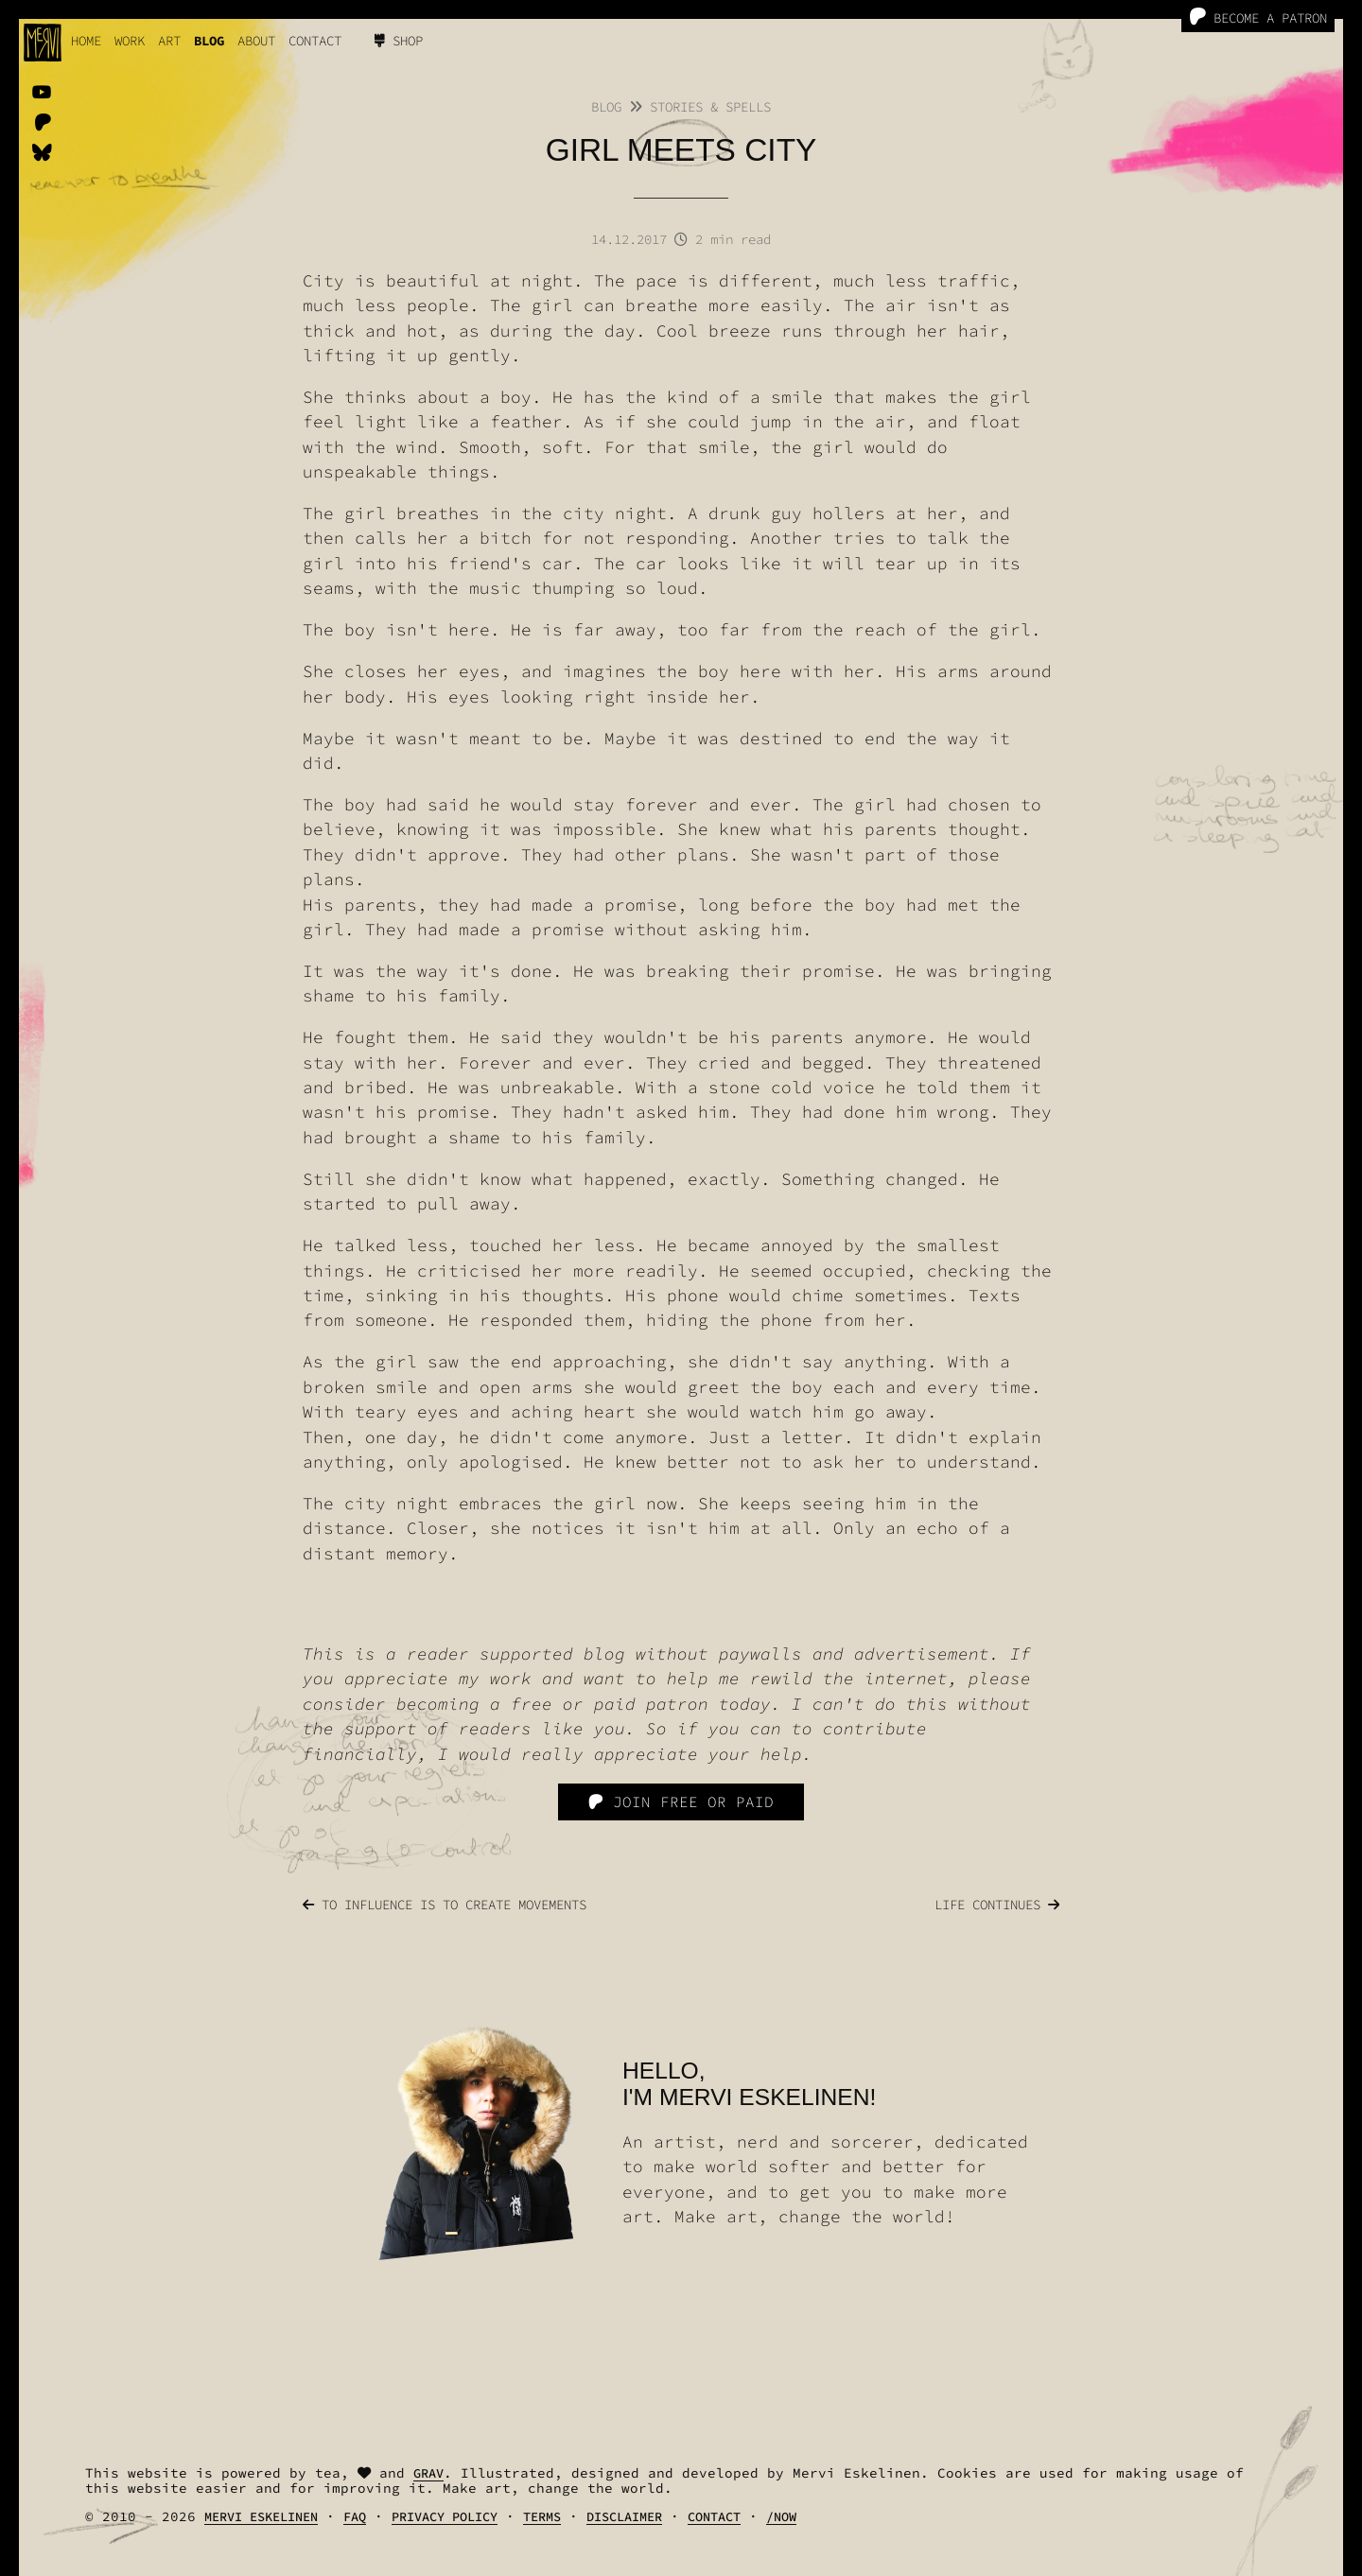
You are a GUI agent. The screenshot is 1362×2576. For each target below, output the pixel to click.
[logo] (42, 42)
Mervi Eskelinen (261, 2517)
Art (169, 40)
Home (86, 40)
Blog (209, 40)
---
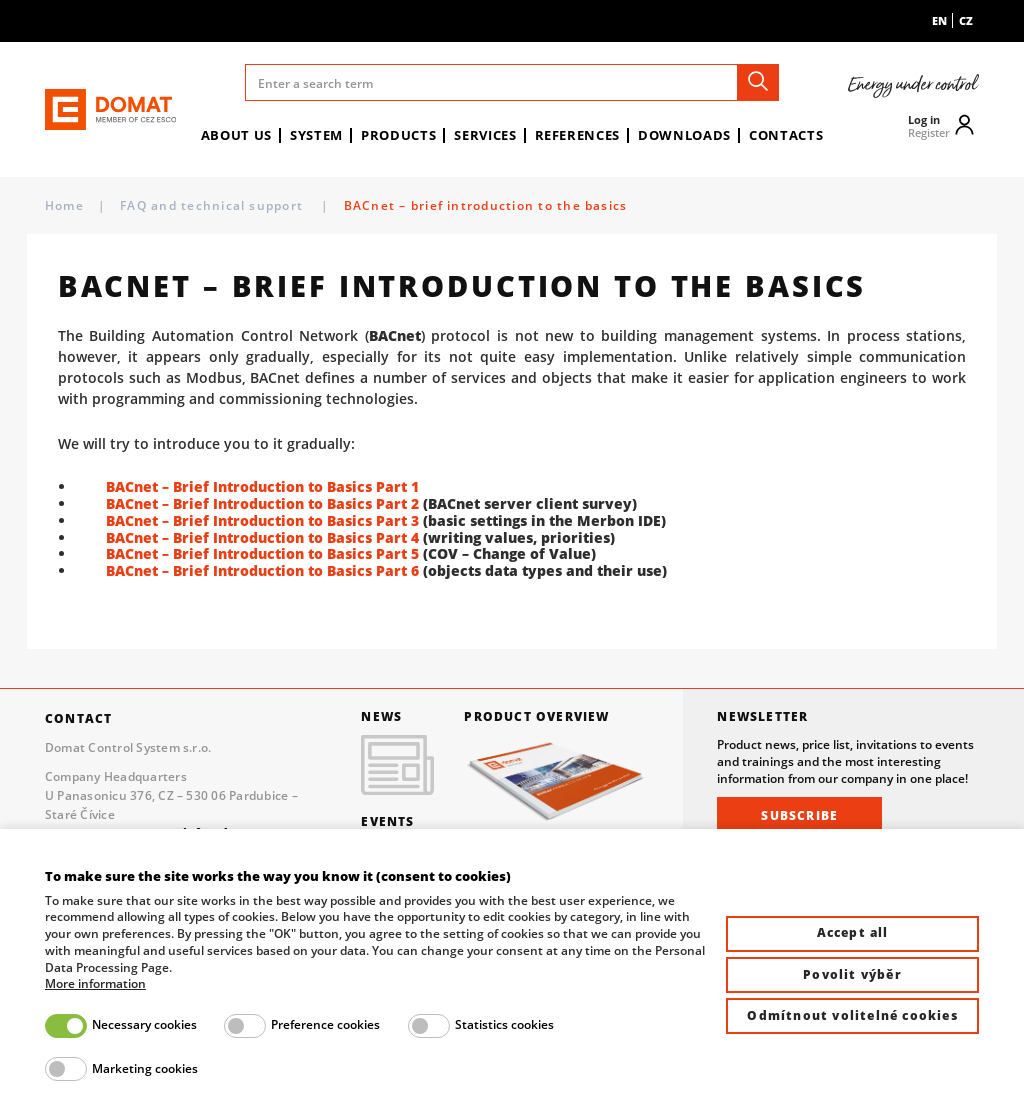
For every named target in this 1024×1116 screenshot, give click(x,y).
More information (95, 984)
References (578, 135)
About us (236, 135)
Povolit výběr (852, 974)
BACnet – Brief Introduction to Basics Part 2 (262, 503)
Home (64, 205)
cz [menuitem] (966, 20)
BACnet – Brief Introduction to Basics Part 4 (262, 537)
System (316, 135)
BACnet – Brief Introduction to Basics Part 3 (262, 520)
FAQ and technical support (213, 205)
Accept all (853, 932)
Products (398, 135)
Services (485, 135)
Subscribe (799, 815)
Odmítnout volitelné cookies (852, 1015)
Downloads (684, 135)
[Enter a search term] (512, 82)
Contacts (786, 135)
...
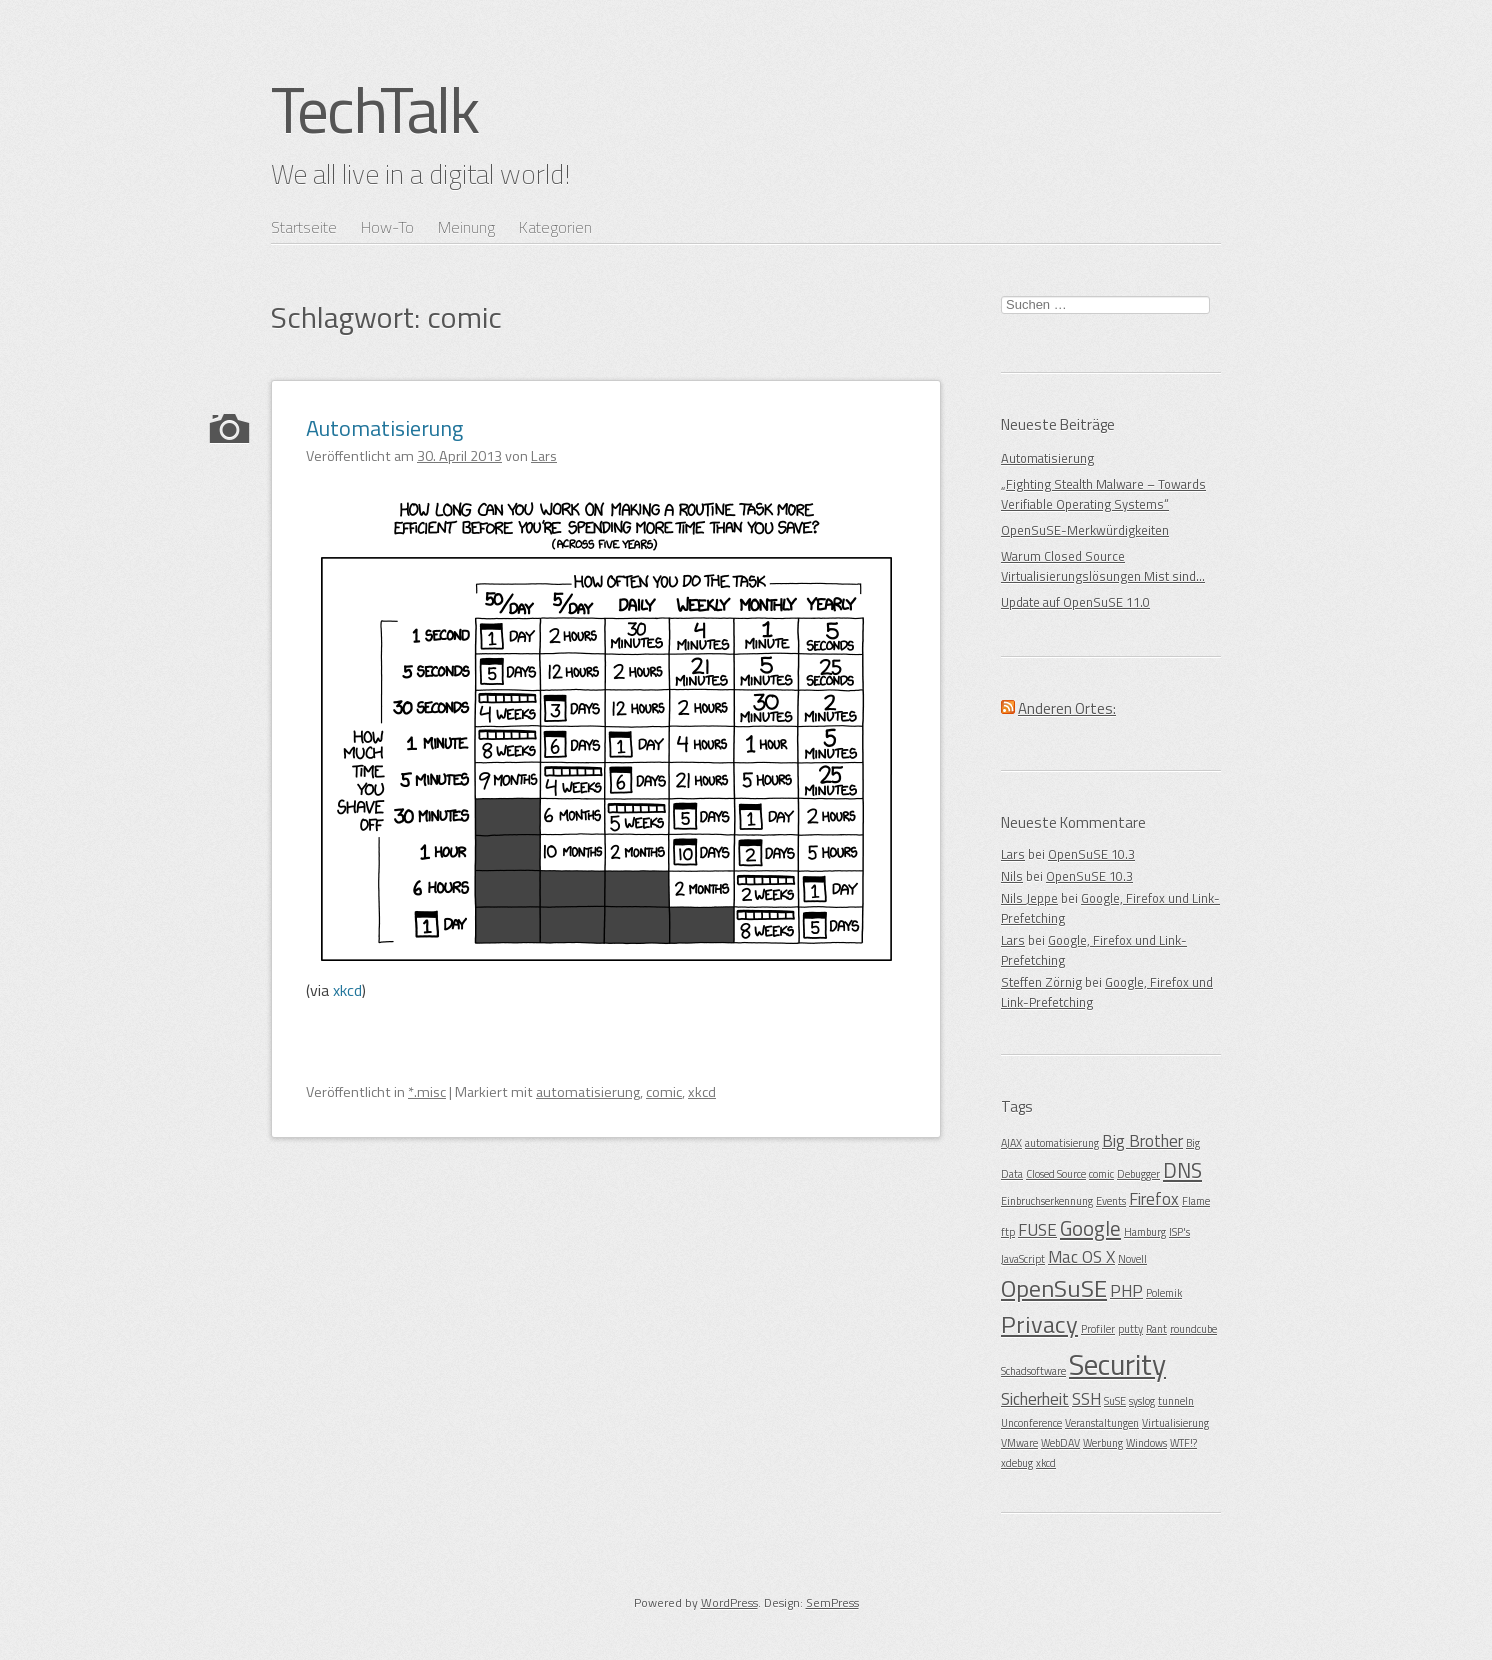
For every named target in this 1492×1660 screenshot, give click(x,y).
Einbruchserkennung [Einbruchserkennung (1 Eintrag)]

## WORK INSTRUCTIONS
Using the data above, repeat exactly the lines that begin at the line with "You are a GUI" and end at the line with "Blog (209, 40)", both ends included.

## RESPONSE
You are a GUI agent. The screenshot is 1362×2576. For each target below, output the pixel to click.
[logo] (42, 42)
Mervi Eskelinen (261, 2517)
Art (169, 40)
Home (86, 40)
Blog (209, 40)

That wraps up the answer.